Когда я закрывал за собой дверь, из ниши над нею вывалился не кто иной, как Его Святость Пражский Младенец. Разъясняю английской публике, которая не ходит к мессе: Пражский Младенец — это такой святой малыш, который стоит на страже над дверьми в сияющем золотом венце со скипетром в руке. Увы, в результате падения голова у Младенца откололась. Это расстроило маму, ведь она его так любила.
— Не вздумай вернуться! — услышал я ее крик. А затем увидел, как папа сверкает глазами из сумрака.
— Не беспокойся, — сказал я, — теперь ты сможешь как следует ей наподдать. — Папа страстно любил футбол. Особенно с мамой в роли мяча. Всегда охотно шел на матч по выходным. Если, конечно, оставались деньги после пивной по понедельникам, средам, четвергам, пятницам. И вторникам.
Я зашел в большую, освещенную неоном лавку. Резиновая деваха Рита, из тех, что никогда не скажут «нет». Женщина в маске, не дающая разжиреть разгуливающему по городу франту, напялившему котелок.
— Я научу тебя вежливости, — обещает она. И это не пустые слова.
— О, нет, — отзывается франт. — Только не это, прошу, не надо. Или надо?
Шлепок вроде этого согрел бы меня, думал я, бредя берегом Темзы в направлении своей холостяцкой норы. По пути домой я вспоминал всех поросших дерном моих собратьев-земляков. Теперь-то они поняли небось, что я не вернусь обратно на мою пуховую перину. И великий ужас разлился по родному краю. Эти безмозглые бедолаги понятия не имеют, для чего мне на самом деле вздумалось наведаться в Лондон. Меня пробирала радостная дрожь, когда я представлял у себя в голове примерно такой репортаж: «Лондонское задание. Министр Британского кабинета застрелен наповал террористом из ИРА. Осуществить этот дерзкий теракт было крайне сложно, одно неверное движение могло привести к гибели террориста прежде, чем он попадет в цель». Я ласково погладил рукоятку моего «смита и вессона 686», четыре дюйма; он такой ухватистый, так уютненько покоится на дне кармана моей куртки — новехонькой курточки из мягкой черной кожи. Стандартное облачение для террориста, спору нет, но удобно и, как-никак, стильно. Именно так одевался обеспеченный средствами волонтер осенью в середине 70-х.
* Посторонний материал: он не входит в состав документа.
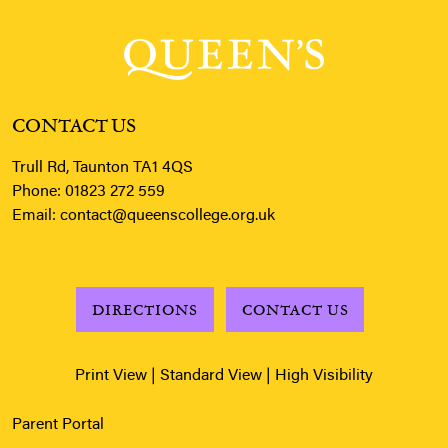
CONTACT US
Trull Rd, Taunton TA1 4QS
Phone:
01823 272 559
Email:
contact@queenscollege.org.uk
DIRECTIONS
CONTACT US
Print View
|
Standard View
|
High Visibility
Parent Portal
— Выйти из машины, — услышал я свои слова. — Этот драндулет реквизирован для нужд Ирландской Республиканской Армии. Меня называют Эммет — раз и готово, приятель. Ибо мне всегда хватает одного выстрела.
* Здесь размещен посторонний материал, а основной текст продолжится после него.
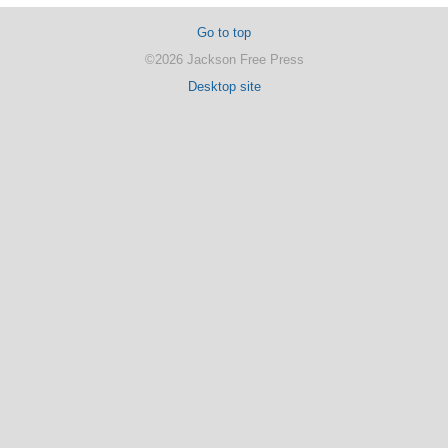
Go to top
©2026 Jackson Free Press
Desktop site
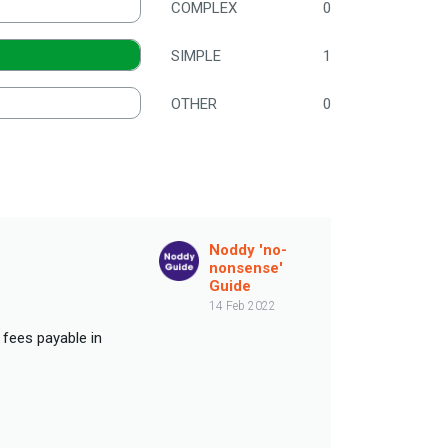
COMPLEX
0
SIMPLE
1
OTHER
0
Noddy 'no-
nonsense'
Guide
14 Feb 2022
 fees payable in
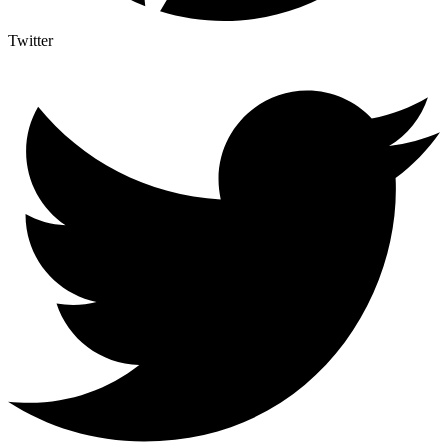
Twitter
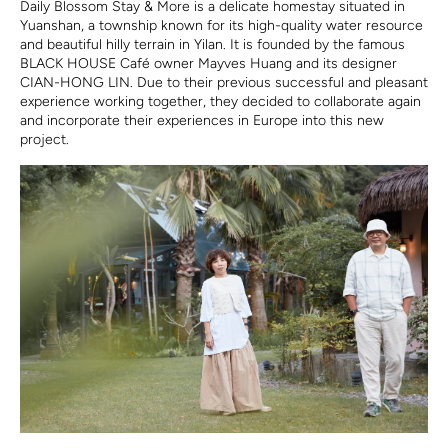
Daily Blossom Stay & More is a delicate homestay situated in
Yuanshan, a township known for its high-quality water resource
and beautiful hilly terrain in Yilan. It is founded by the famous
BLACK HOUSE Café owner Mayves Huang and its designer
CIAN-HONG LIN. Due to their previous successful and pleasant
experience working together, they decided to collaborate again
and incorporate their experiences in Europe into this new
project.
Огромная полная луна разбухла в небе над газовой станцией. Она смахивала на лучший в мире шар для полетов в стратосферу. Старикан знал песенку о луне. Я хорошо ее помнил, там есть такие слова: «Луна над спелыми хлебами. Видишь, Молли?» Я как-то слышал, как он пел эту песню пожилой даме, ночью на кухне вскоре после Рождества, давным-давно. Или мне так показалось. Затем я уснул, как следует, натянув на себя свою отменную курточку.
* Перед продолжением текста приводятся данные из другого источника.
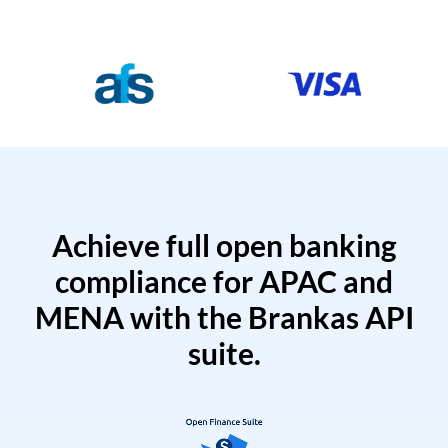
Achieve full open banking
compliance for APAC and
MENA with the Brankas API
suite.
А потом я укатил. На поезде. Чух-чух-чух, до самого Эпсома в Сэррее. Ну и пристанище там у меня оказалось! Клуб для отставной козы барабанщиков, честное слово. Сколько бы вы там насчитали усов, как у Джимми Эдвардса? Я так насчитал семнадцать. Большущие растения в горшках и женщины-вамп. Эпсомская Ассоциация Мертвецкая Заря. Сидят себе и чешут языками о подагре и бегониях.